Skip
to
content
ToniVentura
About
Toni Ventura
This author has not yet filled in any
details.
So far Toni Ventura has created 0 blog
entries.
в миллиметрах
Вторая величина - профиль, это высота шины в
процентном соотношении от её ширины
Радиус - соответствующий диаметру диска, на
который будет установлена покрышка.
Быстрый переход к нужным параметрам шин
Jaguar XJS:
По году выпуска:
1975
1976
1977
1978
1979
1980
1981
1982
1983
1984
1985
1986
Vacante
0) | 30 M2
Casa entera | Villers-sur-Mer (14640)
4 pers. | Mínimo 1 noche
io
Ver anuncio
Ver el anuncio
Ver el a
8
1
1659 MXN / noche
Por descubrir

* * *

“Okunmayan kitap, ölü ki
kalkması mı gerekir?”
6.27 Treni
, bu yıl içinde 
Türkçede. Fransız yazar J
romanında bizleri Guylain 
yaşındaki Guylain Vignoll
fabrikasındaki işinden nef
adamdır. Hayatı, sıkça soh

---

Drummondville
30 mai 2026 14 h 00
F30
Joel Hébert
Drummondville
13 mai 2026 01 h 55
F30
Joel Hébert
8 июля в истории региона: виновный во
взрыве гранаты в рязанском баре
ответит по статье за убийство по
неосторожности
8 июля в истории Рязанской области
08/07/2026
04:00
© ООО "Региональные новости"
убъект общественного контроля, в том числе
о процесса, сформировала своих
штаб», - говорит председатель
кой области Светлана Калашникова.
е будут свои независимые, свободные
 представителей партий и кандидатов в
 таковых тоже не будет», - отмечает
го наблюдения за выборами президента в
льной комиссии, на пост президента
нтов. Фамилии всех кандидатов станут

> **What is being asked**
Within the listing above, the lines holding "кандидатов" should be counted. Give only the number.

> **Solution for this exercise**
2